Le pagine dedicate alla preparazione dell'insurrezione sono commoventi. 

Hoang proseguiva in missione nel sud, quando in un villaggio del delta del Fiume Rosso vide un'automobile con issata una bandiera rossa con la stella dorata. Un megafono che trasmetteva canzoni rivoluzionarie improvvisamente informò: "Le forze insurrezionali sotto la direzione del Viet Minh hanno preso Hanoi alle quattro del pomeriggio. Nella capitale il potere è totalmente nelle mani del popolo". 

La grande sfida 

Nel 1975, sconfitto il governo fantoccio di Saigon e unificato il paese, nuove e complesse sfide si presentavano al Partito. Nel 1981, in un'intervista al giornalista americano Stanley Karowe, Pham Va Dong, allora primo ministro, affronta la questione affermando che le sfide del presente e del futuro sarebbero state colossali, molto più complesse di quanto avevano previsto. 

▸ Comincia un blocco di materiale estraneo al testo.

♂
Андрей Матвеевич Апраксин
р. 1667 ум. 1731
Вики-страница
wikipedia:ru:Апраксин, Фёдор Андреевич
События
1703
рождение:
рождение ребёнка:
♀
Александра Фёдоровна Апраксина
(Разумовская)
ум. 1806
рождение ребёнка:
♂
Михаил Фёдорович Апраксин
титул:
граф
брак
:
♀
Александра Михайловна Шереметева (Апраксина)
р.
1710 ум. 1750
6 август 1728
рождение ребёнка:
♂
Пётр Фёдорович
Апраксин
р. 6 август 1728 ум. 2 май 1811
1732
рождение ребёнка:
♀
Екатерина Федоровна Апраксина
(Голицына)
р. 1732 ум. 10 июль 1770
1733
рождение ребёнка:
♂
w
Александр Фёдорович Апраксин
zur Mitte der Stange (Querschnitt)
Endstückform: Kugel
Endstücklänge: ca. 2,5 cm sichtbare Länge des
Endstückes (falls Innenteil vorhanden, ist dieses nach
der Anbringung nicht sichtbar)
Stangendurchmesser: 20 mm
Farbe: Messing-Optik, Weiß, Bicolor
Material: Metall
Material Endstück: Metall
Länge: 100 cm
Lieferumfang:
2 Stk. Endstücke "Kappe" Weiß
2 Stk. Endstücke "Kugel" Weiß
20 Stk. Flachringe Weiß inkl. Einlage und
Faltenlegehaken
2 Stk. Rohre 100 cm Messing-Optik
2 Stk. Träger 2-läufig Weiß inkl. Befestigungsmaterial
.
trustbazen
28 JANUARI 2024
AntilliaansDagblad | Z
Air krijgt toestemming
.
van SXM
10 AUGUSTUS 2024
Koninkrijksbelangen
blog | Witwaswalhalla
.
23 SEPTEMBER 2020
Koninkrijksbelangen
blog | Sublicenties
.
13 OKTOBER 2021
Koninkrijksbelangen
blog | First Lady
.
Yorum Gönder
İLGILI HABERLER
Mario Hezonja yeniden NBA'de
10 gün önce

"Si - disse - abbiamo sconfitto gli Stati uniti, ma non abbiamo cibo sufficiente, siamo sottosviluppati economicamente. Governare un paese è più difficile che vincere una guerra", preannunciando lucidamente i tremendi problemi che il suo paese avrebbe affrontato. 

Oggi il Vietnam ha 90 milioni di abitanti. È un popolo alfabetizzato, che ha ricostruito un'economia annientata dall'imperialismo, con enormi estensioni di territorio avvelenate dagli erbicidi. Le sfide nel futuro immediato sono complesse in un mondo egemonizzato dall'imperialismo statunitense. Ma la storia del suo eroico partito rende giustificata la speranza. 

In quest'inizio di terzo millennio della nostra era, quando molti partiti comunisti tendono a socialdemocratizzarsi, ripubblicare e divulgare il meraviglioso libro di Giap e Hoang Quoc sarà un contributo rivoluzionario per il rafforzamento della fiducia dei comunisti nella vittoria finale sul capitalismo.